What to work on:
What you give back must match the data exactly, minus the pictures.
Segment Start: Source records
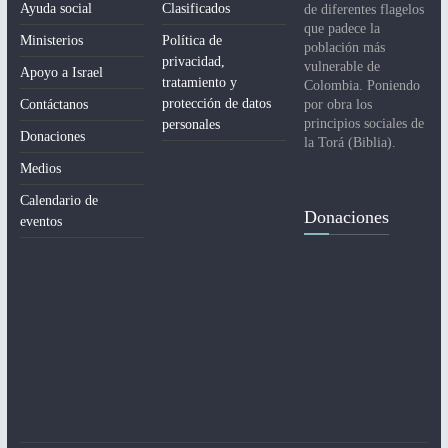
Ayuda social
Clasificados
de diferentes flagelos
que padece la
Ministerios
Política de
población más
privacidad,
vulnerable de
Apoyo a Israel
tratamiento y
Colombia. Poniendo
protección de datos
Contáctanos
por obra los
principios sociales de
personales
Donaciones
la Torá (Biblia).
Medios
Calendario de
Donaciones
eventos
Segment End: Source records
Reply:
Ayuda social
Clasificados
de diferentes flagelos
que padece la
Ministerios
Política de
población más
privacidad,
vulnerable de
Apoyo a Israel
tratamiento y
Colombia. Poniendo
protección de datos
Contáctanos
por obra los
principios sociales de
personales
Donaciones
la Torá (Biblia).
Medios
Calendario de
Donaciones
eventos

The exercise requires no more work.